The environmental plaintiffs nonetheless claimed grazing authorizations violated the National Forest Management Act and Wild and Scenic Rivers Act.

Ranchers affected by the lawsuit and the Forest Service argued the environmentalists were impermissibly attacking the agency’s entire grazing program — which can only be changed through statute or regulation — rather than specific agency actions.

Though it was a “close question,” Papak nonetheless decided against throwing out the case on these grounds.

Even so, the judge rejected the claim that livestock grazing hadn’t met “riparian management objectives,” which must be followed “at the watershed or landscape scale, rather than stream by stream.”

While bull trout populations in the region were found to be at risk, Papak said the plaintiffs “have not shown that the Forest Service’s decisions to authorize livestock grazing caused the decline of the bull trout population or its habitat in the allotments here.”

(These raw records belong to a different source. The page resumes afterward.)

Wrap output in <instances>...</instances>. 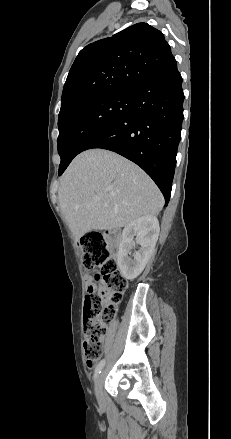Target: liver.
<instances>
[{
    "label": "liver",
    "mask_w": 231,
    "mask_h": 439,
    "mask_svg": "<svg viewBox=\"0 0 231 439\" xmlns=\"http://www.w3.org/2000/svg\"><path fill=\"white\" fill-rule=\"evenodd\" d=\"M58 197L75 239L156 216L164 205L162 193L141 168L105 149L74 158L61 178Z\"/></svg>",
    "instance_id": "1"
}]
</instances>
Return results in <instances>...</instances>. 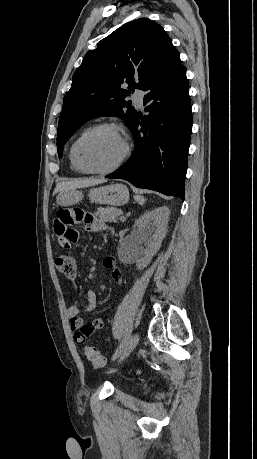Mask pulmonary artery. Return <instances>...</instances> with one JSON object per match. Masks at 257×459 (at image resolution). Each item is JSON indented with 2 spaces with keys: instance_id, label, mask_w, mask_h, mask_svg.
Listing matches in <instances>:
<instances>
[{
  "instance_id": "obj_1",
  "label": "pulmonary artery",
  "mask_w": 257,
  "mask_h": 459,
  "mask_svg": "<svg viewBox=\"0 0 257 459\" xmlns=\"http://www.w3.org/2000/svg\"><path fill=\"white\" fill-rule=\"evenodd\" d=\"M145 93L142 90H137L134 93V102L139 106L143 107Z\"/></svg>"
}]
</instances>
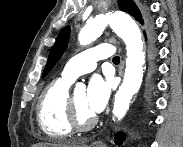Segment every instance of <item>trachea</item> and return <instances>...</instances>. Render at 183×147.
Segmentation results:
<instances>
[{
  "mask_svg": "<svg viewBox=\"0 0 183 147\" xmlns=\"http://www.w3.org/2000/svg\"><path fill=\"white\" fill-rule=\"evenodd\" d=\"M113 62H114V63H119V62H120V57H119V56H115V57L113 58Z\"/></svg>",
  "mask_w": 183,
  "mask_h": 147,
  "instance_id": "3493384b",
  "label": "trachea"
}]
</instances>
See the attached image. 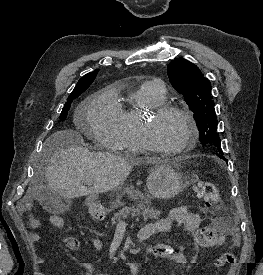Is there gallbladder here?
<instances>
[{"label":"gallbladder","mask_w":263,"mask_h":275,"mask_svg":"<svg viewBox=\"0 0 263 275\" xmlns=\"http://www.w3.org/2000/svg\"><path fill=\"white\" fill-rule=\"evenodd\" d=\"M37 197L42 208L51 214H63L69 207L58 192L49 188L43 189Z\"/></svg>","instance_id":"bac80fb5"}]
</instances>
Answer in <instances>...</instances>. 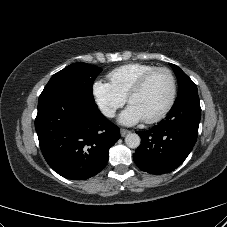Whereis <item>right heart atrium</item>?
<instances>
[{"label":"right heart atrium","mask_w":227,"mask_h":227,"mask_svg":"<svg viewBox=\"0 0 227 227\" xmlns=\"http://www.w3.org/2000/svg\"><path fill=\"white\" fill-rule=\"evenodd\" d=\"M92 94L100 111L107 117L114 116L123 106L125 97L120 95L110 83L96 80L92 85Z\"/></svg>","instance_id":"obj_1"}]
</instances>
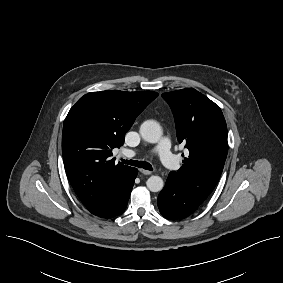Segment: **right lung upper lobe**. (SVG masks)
<instances>
[{
  "label": "right lung upper lobe",
  "mask_w": 283,
  "mask_h": 283,
  "mask_svg": "<svg viewBox=\"0 0 283 283\" xmlns=\"http://www.w3.org/2000/svg\"><path fill=\"white\" fill-rule=\"evenodd\" d=\"M157 96L153 91L90 92L70 109L62 133L64 167L77 196L92 214L108 203L116 184L133 170L115 164L112 149L123 145L136 117Z\"/></svg>",
  "instance_id": "1"
}]
</instances>
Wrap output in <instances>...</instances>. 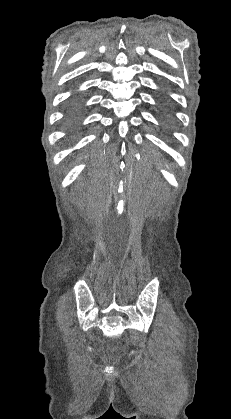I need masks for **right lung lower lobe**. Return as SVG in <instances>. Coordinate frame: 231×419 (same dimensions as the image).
<instances>
[{"instance_id":"obj_1","label":"right lung lower lobe","mask_w":231,"mask_h":419,"mask_svg":"<svg viewBox=\"0 0 231 419\" xmlns=\"http://www.w3.org/2000/svg\"><path fill=\"white\" fill-rule=\"evenodd\" d=\"M81 102L78 98H74L67 108V119L72 124L73 128L77 127L81 115Z\"/></svg>"}]
</instances>
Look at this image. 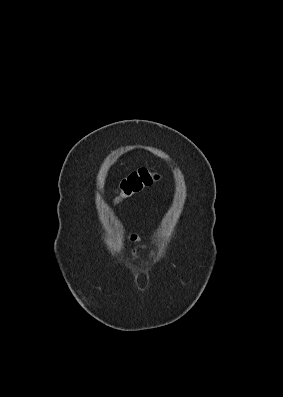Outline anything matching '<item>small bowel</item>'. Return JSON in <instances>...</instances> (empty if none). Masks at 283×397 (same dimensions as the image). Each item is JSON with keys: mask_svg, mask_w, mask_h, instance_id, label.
Listing matches in <instances>:
<instances>
[{"mask_svg": "<svg viewBox=\"0 0 283 397\" xmlns=\"http://www.w3.org/2000/svg\"><path fill=\"white\" fill-rule=\"evenodd\" d=\"M126 239L128 242L134 244V247L131 250V257L133 261L136 263H140L141 262L140 254L141 252L147 249V245L144 239L138 233L135 232L129 233L126 236ZM150 256L153 258L155 256V252L151 251Z\"/></svg>", "mask_w": 283, "mask_h": 397, "instance_id": "c3829d8e", "label": "small bowel"}]
</instances>
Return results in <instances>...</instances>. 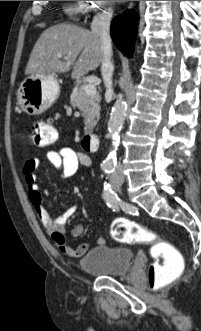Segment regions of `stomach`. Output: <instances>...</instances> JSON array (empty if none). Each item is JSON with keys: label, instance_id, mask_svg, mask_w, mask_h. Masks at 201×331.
<instances>
[{"label": "stomach", "instance_id": "1", "mask_svg": "<svg viewBox=\"0 0 201 331\" xmlns=\"http://www.w3.org/2000/svg\"><path fill=\"white\" fill-rule=\"evenodd\" d=\"M59 94V82L52 74L30 75L20 84L17 104L28 115H40L54 104Z\"/></svg>", "mask_w": 201, "mask_h": 331}]
</instances>
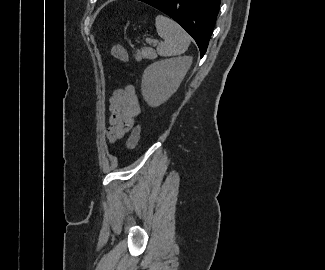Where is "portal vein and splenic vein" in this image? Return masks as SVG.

According to the Fish and Wildlife Service, multiple factors have likely contributed to the bull trout’s misfortune, including dam-building, logging, irrigation withdrawals and the introduction of brook trout, a non-native fish, the judge said.

Papak also disagreed with the environmentalists’ claim that data collection about stream conditions was “so useless as to be equivalent to no data.”

“The record here establishes that the Forest Service reasonably monitored riparian conditions and analyzed the data collected,” he said.

The judge also rejected arguments that grazing violated the Wild and Scenic Rivers Act, noting that cattle are generally excluded from the river corridors with fencing and steep terrain.